Scientific problems 2 times. First, since the realistic likelihood of success for any particular research effort is low, parallel research in different directions is necessary to accelerate the development of the field. The essence of the study - trial and error, which act by identifying inefficient areas and thereby focusing on those that promise. As a rule, a long time between the initiation of research and successful treatment in clinical applications. Therefore, any delay in identifying potentially effective therapeutic interventions leads to a delay in the treatment of patients with such diseases. Secondly, the exclusion of specific types of research from federal funding may lead to the exclusion of this study from federal supervision and protection, which may lead to its migration abroad. This can be detrimental to individual patients and the wider community of patients, clinicians and scientists.

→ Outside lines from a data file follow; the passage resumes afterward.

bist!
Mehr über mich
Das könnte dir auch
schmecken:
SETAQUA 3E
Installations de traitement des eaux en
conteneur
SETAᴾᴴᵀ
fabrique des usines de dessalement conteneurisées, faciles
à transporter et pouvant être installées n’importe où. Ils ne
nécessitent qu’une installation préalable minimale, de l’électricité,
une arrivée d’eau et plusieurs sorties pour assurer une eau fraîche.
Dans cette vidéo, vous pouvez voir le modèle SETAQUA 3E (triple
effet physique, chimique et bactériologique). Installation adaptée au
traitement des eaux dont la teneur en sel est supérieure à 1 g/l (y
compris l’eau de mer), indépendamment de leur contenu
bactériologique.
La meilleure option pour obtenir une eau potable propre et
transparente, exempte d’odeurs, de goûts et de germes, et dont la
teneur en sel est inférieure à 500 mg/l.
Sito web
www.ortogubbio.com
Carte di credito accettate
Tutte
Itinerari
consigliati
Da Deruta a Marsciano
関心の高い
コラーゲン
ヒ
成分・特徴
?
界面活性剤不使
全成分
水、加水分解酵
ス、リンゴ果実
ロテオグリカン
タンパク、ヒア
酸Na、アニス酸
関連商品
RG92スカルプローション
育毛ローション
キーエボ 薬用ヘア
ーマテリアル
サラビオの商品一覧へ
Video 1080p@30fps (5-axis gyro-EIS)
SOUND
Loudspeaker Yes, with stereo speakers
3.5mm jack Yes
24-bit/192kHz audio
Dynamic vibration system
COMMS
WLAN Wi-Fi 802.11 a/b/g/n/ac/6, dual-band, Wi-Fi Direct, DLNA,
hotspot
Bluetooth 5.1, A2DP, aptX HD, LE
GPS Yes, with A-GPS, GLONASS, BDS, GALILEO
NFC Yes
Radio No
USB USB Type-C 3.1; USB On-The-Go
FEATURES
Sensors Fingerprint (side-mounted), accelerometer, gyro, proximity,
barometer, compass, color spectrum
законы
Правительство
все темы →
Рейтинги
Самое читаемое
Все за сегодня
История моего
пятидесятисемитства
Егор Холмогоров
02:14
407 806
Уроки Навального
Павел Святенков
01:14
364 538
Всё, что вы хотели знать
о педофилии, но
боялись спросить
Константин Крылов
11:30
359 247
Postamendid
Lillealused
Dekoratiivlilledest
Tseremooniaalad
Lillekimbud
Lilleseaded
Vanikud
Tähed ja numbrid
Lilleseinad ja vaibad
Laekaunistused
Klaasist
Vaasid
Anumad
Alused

In November 2004, Californian citizens approved a referendum measure to issue bonds to finance stem cell research, including embryonic stem cell research of $ 300 million a year for 10 years. Since then, several other states (Illinois, New Jersey, Maryland, New York, Delaware, and Wisconsin) are considering or being asked to consider funding initiatives for state stem cell research to fill the federal funding gap. This is partly due to the desire to remain at the forefront of medical research and to prevent brain drain in the direction of states that provide an economic environment that is more conducive to advanced research. The California Pulsation Initiative is expected to accelerate stem cell research throughout the country.
Conclusion
Stem cell research promises patients with ALS and may lead to the development of new treatments to slow the progression of the disease. This hope must be mitigated with caution due to the early stages of stem cell research in general and, in particular, in ALS and due to the record limitations of the effectiveness of all pharmacological interventions in transgenic mouse and sporadic human ALS. Careful attention to the ethics and scientific rigor of future stem cell research should be supported by clinicians, scientists, and participating patients.